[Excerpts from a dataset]

┄┄┄┄┄┄

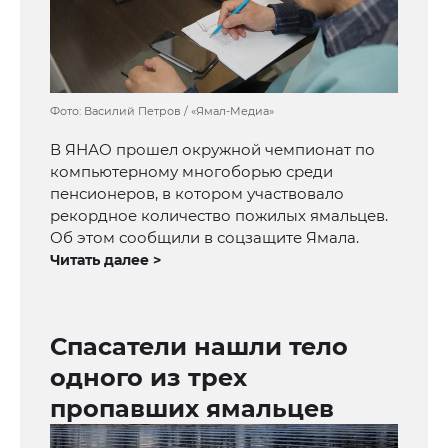
Фото: Василий Петров / «Ямал-Медиа»
В ЯНАО прошел окружной чемпионат по
компьютерному многоборью среди
пенсионеров, в котором участвовало
рекордное количество пожилых ямальцев.
Об этом сообщили в соцзащите Ямала.
Читать далее >
Спасатели нашли тело
одного из трех
пропавших ямальцев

┄┄┄┄┄┄

AIM OF THE EXERCISE » Leave every picture out and output the records exactly.

SOLUTION FOR THIS TASK »
Фото: Василий Петров / «Ямал-Медиа»
В ЯНАО прошел окружной чемпионат по
компьютерному многоборью среди
пенсионеров, в котором участвовало
рекордное количество пожилых ямальцев.
Об этом сообщили в соцзащите Ямала.
Читать далее >
Спасатели нашли тело
одного из трех
пропавших ямальцев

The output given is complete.